Figure 4. TCSPC method where a pulsed laser starts the counting, and a single detected photon acts as the stop signal.
When measuring short fluorescence lifetimes TCSPC acquisition times are quick as high repetition rate MHz lasers can be used to record millions of photons of the decay within seconds despite this 5% limit. However, it becomes increasingly slow for measuring longer lifetimes as the laser repetition rate must be decreased. Phosphorescence emitters with lifetimes in the hundreds of microseconds to milliseconds would take hours or even days to acquire using TCSPC.
Because MCS can record multiple photons per excitation cycle, the acquisition time is much lower than in TCSPC, especially when measuring long lifetime decays. The downside of MCS is that it has reduced temporal resolution compared to TCSPC. MCS is therefore the optimum technique for measuring longer-lifetime phosphorescent samples where the femtosecond time resolution of TCSPC is not required, and the higher acquisition speed of MCS is a clear advantage.

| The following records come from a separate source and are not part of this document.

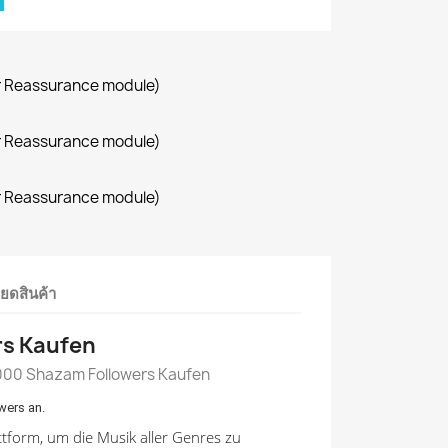
r Reassurance module)
r Reassurance module)
r Reassurance module)
ียดสินค้า
rs Kaufen
000 Shazam Followers Kaufen
wers an.
ttform, um die Musik aller Genres zu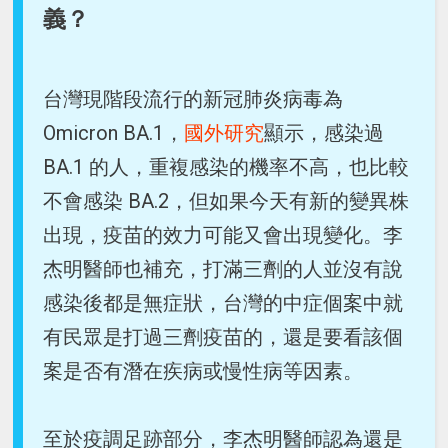
義？
台灣現階段流行的新冠肺炎病毒為
Omicron BA.1，
國外研究
顯示，感染過
BA.1 的人，重複感染的機率不高，也比較
不會感染 BA.2，但如果今天有新的變異株
出現，疫苗的效力可能又會出現變化。李
杰明醫師也補充，打滿三劑的人並沒有說
感染後都是無症狀，台灣的中症個案中就
有民眾是打過三劑疫苗的，還是要看該個
案是否有潛在疾病或慢性病等因素。
至於疫調足跡部分，李杰明醫師認為還是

Table 1. Comparison of TCSPC and MCS.
| Method | Photoluminescence | Recorded Lifetimes | Resolution | Repetition Rates |
|---|---|---|---|---|
| TCSPC | Fluorescence | ps, ns | Higher | Higher |
| MCS | Phosphorescence | µs, ms, s | Lower | Lower |
References
1 W. (Wolfgang) Becker, Advanced time-correlated single photon counting techniques, Springer, 2005.
2 W. Becker, The bh TCSPC Handbook, 8th edn., 2019.
3 J. R. Lakowicz, Principles of Fluorescence Spectroscopy Third Edition, 2010.